Last Updated on October 22, 2020
Netflix has reported a dramatic fall in third-quarter subscriptions following the backlash which ensued as a result of the release of the highly controversial ‘Cuties’ movie that was advertised then hosted on the platform.
Even though millions of potential consumers around the globe are in lock down, Netflix’s pallid subscription reports raised many eyebrows. Netflix fell shy by less than two-thirds of its expected new subscribers, dropping from a forecasted 3.57 million to 2.2 million worldwide. Only 177,000 of those new subscribers were amassed in the United States, where Netflix boycotts over ‘Cuties’ raged over the last several months. In the same quarter of 2019, Netflix gained 6.8 million net subscribers.
The ‘Cuties’ movie drew international outrage on social media as the movie depicted scantily-clad preteen female performers in various sexually suggestive dances, poses, and predicaments throughout a film whose metanarrative was to expose the cultural clashes experienced by traditionalist-leaning migrants in a sexually permissive secular-liberal French society when coming of age.

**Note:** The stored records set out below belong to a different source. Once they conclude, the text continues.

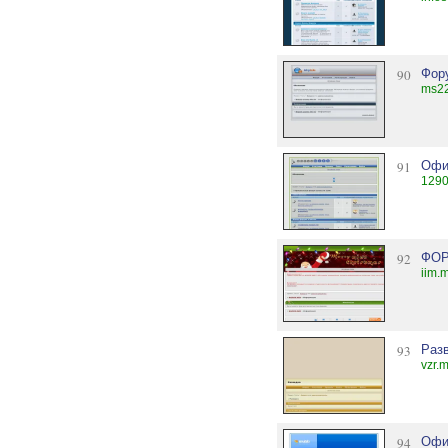
90
Фор
ms22
91
Офи
1290
92
ФОР
iim.
93
Раз
vzr.
94
Офи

However, the hyper-sexualization of young girls eclipsed any deeper meaning to the movie. As a result, various critics and mainstream media publications balked at the public outcry and steadfastly defended the movie despite its risqué and quasi-pedophilic content. And consequently, the anemic Netflix report was penciled in as a “‘Cuties’-inspired boycott drive.”
“It’s impossible to attribute the lower numbers directly to the ‘Cuties’-inspired boycott drive. But at least two analytics firms said last month their data showed Netflix was suffering higher ‘churn’ rates, which measure subscription cancellations, in the immediate aftermath of a #CancelNetflix movement that began online,” wrote USA Today TV Editor Gary Levin wrote.
According to Christian Headlines, Tim Winter, president of the Parents Television Council, said:
“Netflix is facing significant international scrutiny, including potentially thousands of subscription cancellations, over its sexually exploitative film, Cuties, and rightly so,” Winter said in a statement. “… Netflix cannot simply sweep this matter under the rug. It faces a criminal indictment from a Texas grand jury, and we are also calling for a federal investigation to determine if sexual exploitation laws were broken. Netflix must be held publicly to account for Cuties and the numerous other programs it distributes that sexualize children for the sake of entertainment.”
Since the release of ‘Cuties’ a Texas Grand Jury has indicted the film for its “lewd exhibition of children.”
According to Westphalian Times, Tyler County Grand Jury indicted Netflix for promoting “the lewd exhibition of the genitals or pubic area of a clothed or partially clothed child who was younger than 18 years of age at the time the visual material was created, which appeals to the prurient interest in sex, and has no serious literary, artistic, political, or scientific value.”